Day from hell.

January 11, 2006

Today has been a nightmare.

Firstly, Isabel had to have a radio isotope scan to make sure that there's nothing wrong with her kidneys following the urinary tract infection she had at 7 weeks old. She's been on low level antibiotics ever since, and they are now doing final tests to establish whether her kidneys are damaged or not. Personally, I don't think they are, because if there was something seriously wrong with her I think I would know.

So I took a day off work and took her into hospital. As usual, there's nowhere to park so we park in a nearby street and walk for 20 minutes. We get there and she has to have a canula put in. I explain that her veins are hard to find and on the three previous occasions they have had to put the canula into her foot rather than her arm.

They put numbing cream on both her feet. Isabel screams, "I want mummy! I want to go home! I don't want the needle!"

Then we have to have the canula inserted. Isabel screams before we even start. She tries to hide her feet. She screeches that she wants to go home. I insist that she shuts her eyes and eventually the registrar manages to get the canula in. It is harrowing. They bandage up her foot.

We walk to the nuclear medicine department to have the radioactive isotopes put in. It is miles away, and halfway there Izzy can't manage anymore. I carry her. Have I mentioned she weighs 3 stones? By the time we get there I am dying.

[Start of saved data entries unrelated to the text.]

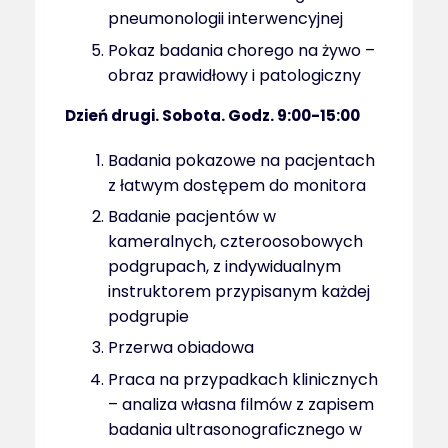
pneumonologii interwencyjnej
Pokaz badania chorego na żywo –
obraz prawidłowy i patologiczny
Dzień drugi. Sobota. Godz. 9:00-15:00
Badania pokazowe na pacjentach
z łatwym dostępem do monitora
Badanie pacjentów w
kameralnych, czteroosobowych
podgrupach, z indywidualnym
instruktorem przypisanym każdej
podgrupie
Przerwa obiadowa
Praca na przypadkach klinicznych
– analiza własna filmów z zapisem
badania ultrasonograficznego w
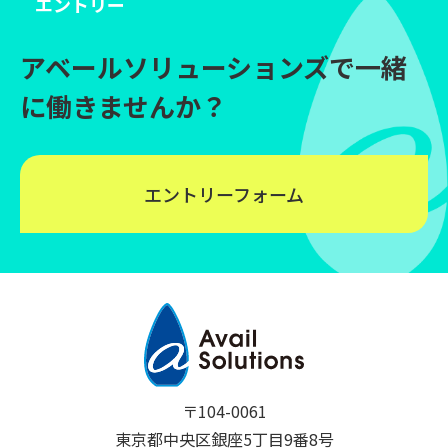
エントリー
アベールソリューションズで一緒
に働きませんか？
エントリーフォーム
〒104-0061
東京都中央区銀座5丁目9番8号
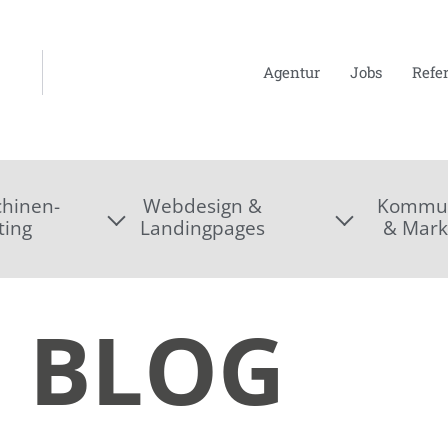
Agentur
Jobs
Refe
hinen-
Webdesign &
Kommun
ting
Landingpages
& Mark
BLOG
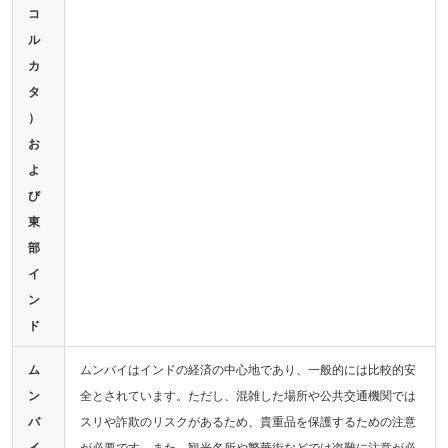
コ
ル
カ
タ
）
お
よ
び
東
部
イ
ン
ド
ム
ムンバイはインドの経済の中心地であり、一般的には比較的安
ン
全とされています。ただし、混雑した場所や公共交通機関では
バ
スリや詐欺のリスクがあるため、貴重品を保護するための注意
イ
が必要です。また、観光名所や繁華街などでは盗難に注意が必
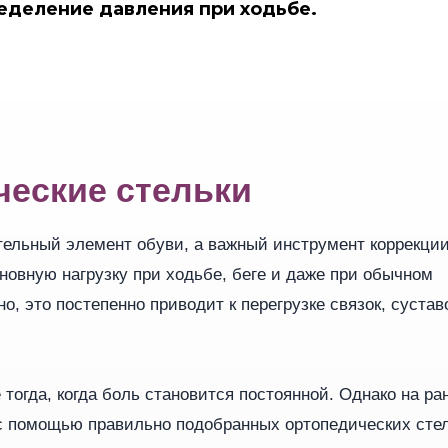
еделение давления при ходьбе.
ческие стельки
тельный элемент обуви, а важный инструмент коррекци
новную нагрузку при ходьбе, беге и даже при обычном
о, это постепенно приводит к перегрузке связок, сустав
огда, когда боль становится постоянной. Однако на ра
с помощью правильно подобранных ортопедических стел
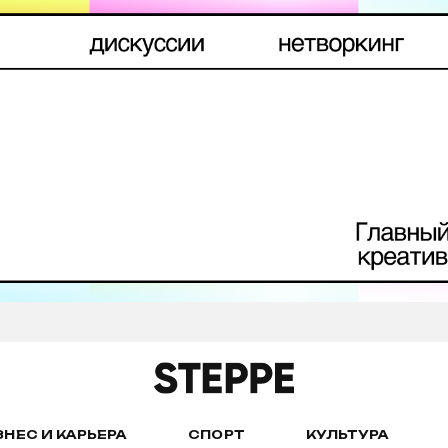
ЗНЕС И КАРЬЕРА
СПОРТ
КУЛЬТУРА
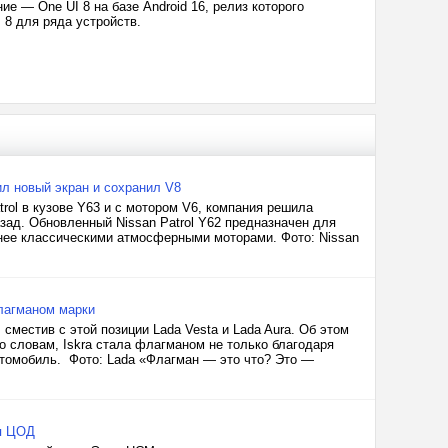
е — One UI 8 на базе Android 16, релиз которого
 8 для ряда устройств.
ил новый экран и сохранил V8
trol в кузове Y63 и с мотором V6, компания решила
зад. Обновленный Nissan Patrol Y62 предназначен для
енее классическими атмосферными моторами. Фото: Nissan
флагманом марки
местив с этой позиции Lada Vesta и Lada Aura. Об этом
о словам, Iskra стала флагманом не только благодаря
автомобиль. Фото: Lada «Флагман — это что? Это —
ля ЦОД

They provide a wheelchair to push her round to the camera room. They ask her to go to the toilet, then strap her to a bed. They inject her with radioactive isotopes and tell her to lie absolutely still for 30 minutes while the camera continuously films. I provide chocolate rabbits and make up stories about Princess Isabel, Fairy Isabel and Mermaid Isabel continuously for 30 minutes.



Then they ask her to do a wee while they film it. I am like, "But you told her to go to the toilet!" They say, "OK, does she want a glass of water?" Isabel drinks the water, but can't do one. The nurse suggests we go to the cafe and come back when she needs a wee. We go to the cafe and I persuade/coerce/force Isabel to drink TWO Capri Suns. She comes back to the Nuclear Medicine ward, says, "I'm desperate for a wee!" then can't do one. We give her more water. I get her to run around. I press on her bladder. She sits on the makeshift toilet again... and does a gigantic dump. Sigh. The nurses dispose of it. We go outside where it's really cold, and she runs around some more. She drinks more water. We have been at the hospital for 4 and a half hours. The nurses explain she will have to come back and have a catheter and dye injected if she won't wee for the camera. I beg her to wee. I play "Lets pretend we are rabbits" and jump around the room with her.

She wees. Thank god.

We go home. Isabel complains she feels ill. Ten minutes later she comes into the kitchen and vomits copiously all over the kitchen floor. Her clothes, the floor, everything is soaked. I carry her up to the bathroom and put her in the bath.

When I come downstairs to clean up, I discover that the kitchen floor, which Mattgreen has been laying today, has not yet been grouted. Vomit has slithered down between the tiles, including blobs of food, and loads of wet, stinky vomit is between the tiles and the underlay. I clean up the vomit. Then I start lifting tiles, wiping up the vomit and then spraying the tiles with Dettox. I have to remove loads of the tiles that Mattgreen has spent all day laying.

Mattgreen comes home and is none to pleased about this. Here is a picture of him re-laying the tiles after the Vomit-a-thon.



What a nightmare.

One day we will look back on this and laugh. Maybe.

Comments:
Poor baby :-( (not sure if i mean you or isabel!)what a day. Now i know how my mum must have felt when i was in and out of hospital all the time when i was a kid (I have a kidney problem) and now I understand why she was always telling me to drink and wee... the alternative (catheter) must be too horrible for a parent to contemplate. Look on the bright side, at least Matt will have gained valuable tile-laying experience...
Great post though!
 
What a horrible experience for you all, poor Izzy. It's a parents worse nightmare having to experience hospitals traumas with our precious children. You must have been pissed off with the staff wanting her to wee as and when they request it. They of all people should know you can't wee under stress, even when you are desperate to go. Hope she's feeling better.